*** Block opens ***

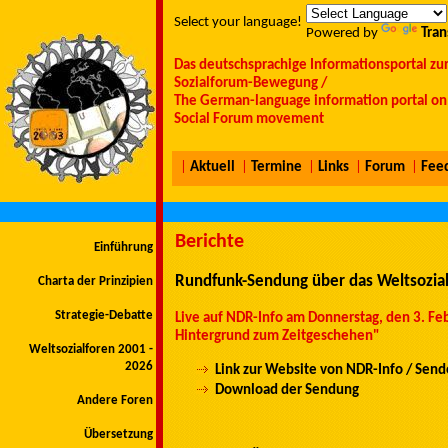
Select your language!
Powered by
Tran
Das deutschsprachige Informationsportal zu
Sozialforum-Bewegung /
The German-language information portal on 
Social Forum movement
|
Aktuell
|
Termine
|
Links
|
Forum
|
Fee
Berichte
Einführung
Rundfunk-Sendung über das Weltsozi
Charta der Prinzipien
Strategie-Debatte
Live auf NDR-Info am Donnerstag, den 3. Fe
Hintergrund zum Zeitgeschehen"
Weltsozialforen 2001 -
2026
Link zur Website von NDR-Info / Sen
Download der Sendung
Andere Foren
Übersetzung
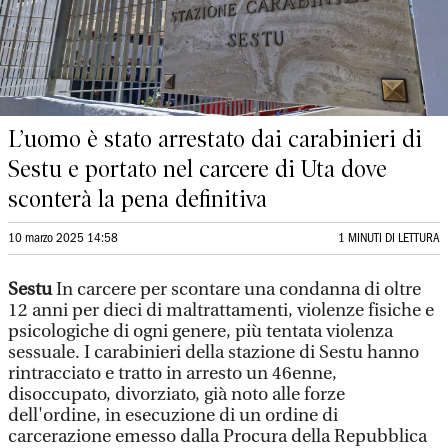
L’uomo è stato arrestato dai carabinieri di
Sestu e portato nel carcere di Uta dove
sconterà la pena definitiva
10 marzo 2025 14:58
1 MINUTI DI LETTURA
Sestu
In carcere per scontare una condanna di oltre
12 anni per dieci di maltrattamenti, violenze fisiche e
psicologiche di ogni genere, più tentata violenza
sessuale. I carabinieri della stazione di Sestu hanno
rintracciato e tratto in arresto un 46enne,
disoccupato, divorziato, già noto alle forze
dell'ordine, in esecuzione di un ordine di
carcerazione emesso dalla Procura della Repubblica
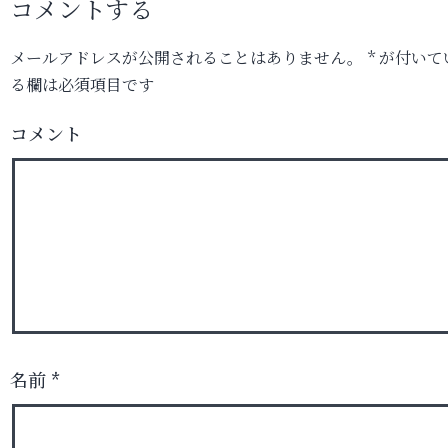
コメントする
メールアドレスが公開されることはありません。
*
が付いて
る欄は必須項目です
コメント
名前
*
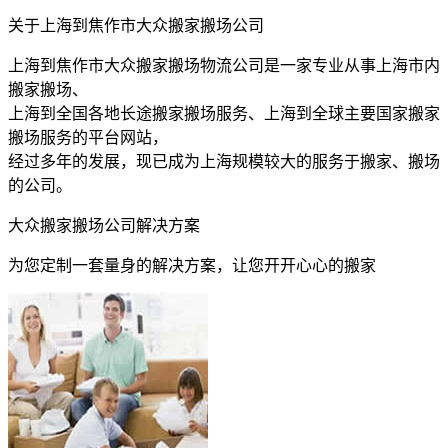
关于上海到焦作市大众搬家搬场公司
上海到焦作市大众搬家搬场物流公司是一家专业从事上海市内
搬家搬场、
上海到全国各地长途搬家搬场服务、上海到全球主要国家搬家
搬场服务的平台网站，
经过多年的发展，现已成为上海规模较大的服务于搬家、搬场
的公司。
大众搬家搬场公司解决方案
为您定制一套量身的解决方案，让您开开心心的搬家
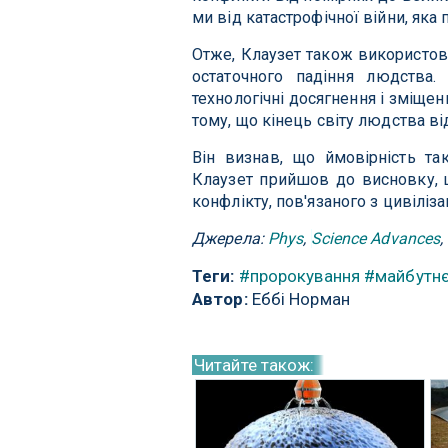
ми від катастрофічної війни, яка
Отже, Клаузет також використов
остаточного падіння людства.
технологічні досягнення і зміще
тому, що кінець світу людства ві
Він визнав, що ймовірність та
Клаузет прийшов до висновку, 
конфлікту, пов'язаного з цивіліз
Джерела:
Phys
,
Science Advances
,
Теги:
#пророкування
#майбутн
Автор:
Еббі Норман
Читайте також:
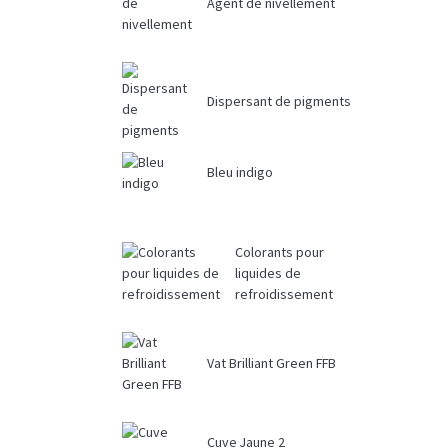
Agent de nivellement
Dispersant de pigments
Bleu indigo
Colorants pour
liquides de
refroidissement
Vat Brilliant Green FFB
Cuve Jaune 2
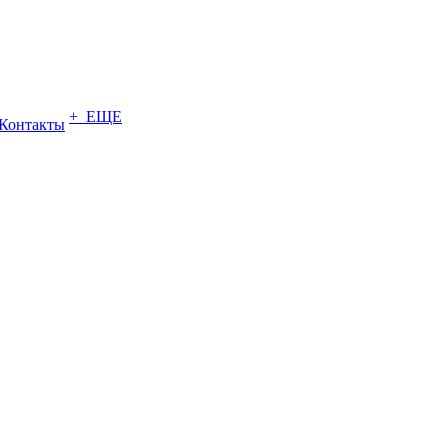
+ ЕЩЕ
Контакты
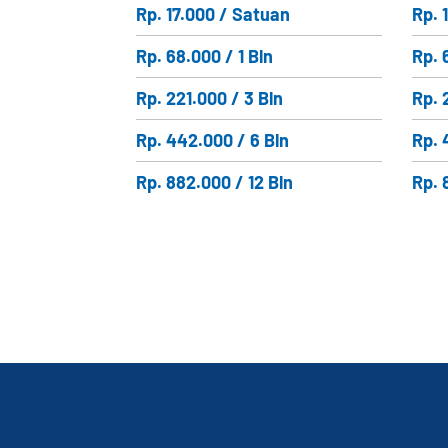
Rp. 17.000 / Satuan
Rp. 
Rp. 68.000 / 1 Bln
Rp. 
Rp. 221.000 / 3 Bln
Rp. 
Rp. 442.000 / 6 Bln
Rp. 
Rp. 882.000 / 12 Bln
Rp. 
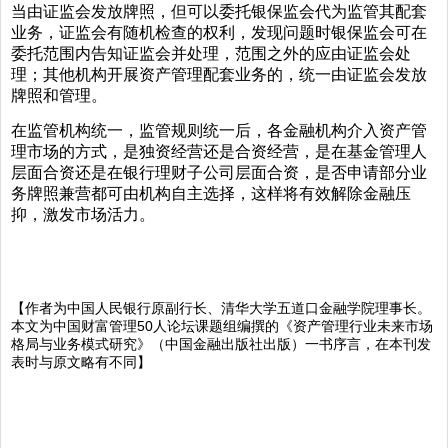
当由证监会发放牌照，但可以委托银保监会代为监管其配套
业务，证监会有随机检查的权利，发现问题时银保监会可在
委托范围内告知证监会并处理，范围之外的应由证监会处
理；其他机构开展资产管理配套业务的，统一由证监会发放
牌照和管理。
在监管机构统一，监管规则统一后，各金融机构介入资产管
理市场的方式，是独资经营还是合资经营，是在基金管理人
层面合资还是在银行理财子公司层面合资，是否申请部分业
务牌照兼营都可由机构自主选择，这样将有效解除金融压
抑，激发市场活力。
【作者为中国人民银行原副行长、清华大学五道口金融学院理事长。
本文为中国财富管理50人论坛课题组编撰的《资产管理行业未来市场
格局与业务模式研究》（中国金融出版社出版）一书序言，在本刊发
表时与原文略有不同】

*** Block closes ***

§ ACTION ITEM
Beginning with the line that contains "Bleu indigo" in the data above, please copy each line exactly until the last line, both ends included, skipping any pictures.

§ ANSWER AREA
Bleu indigo
Colorants pour
liquides de
refroidissement
Vat Brilliant Green FFB
Cuve Jaune 2
+ ЕЩЕ
Контакты
Rp. 17.000 / Satuan
Rp. 
Rp. 68.000 / 1 Bln
Rp. 
Rp. 221.000 / 3 Bln
Rp. 
Rp. 442.000 / 6 Bln
Rp. 
Rp. 882.000 / 12 Bln
Rp. 
当由证监会发放牌照，但可以委托银保监会代为监管其配套
业务，证监会有随机检查的权利，发现问题时银保监会可在
委托范围内告知证监会并处理，范围之外的应由证监会处
理；其他机构开展资产管理配套业务的，统一由证监会发放
牌照和管理。
在监管机构统一，监管规则统一后，各金融机构介入资产管
理市场的方式，是独资经营还是合资经营，是在基金管理人
层面合资还是在银行理财子公司层面合资，是否申请部分业
务牌照兼营都可由机构自主选择，这样将有效解除金融压
抑，激发市场活力。
【作者为中国人民银行原副行长、清华大学五道口金融学院理事长。
本文为中国财富管理50人论坛课题组编撰的《资产管理行业未来市场
格局与业务模式研究》（中国金融出版社出版）一书序言，在本刊发
表时与原文略有不同】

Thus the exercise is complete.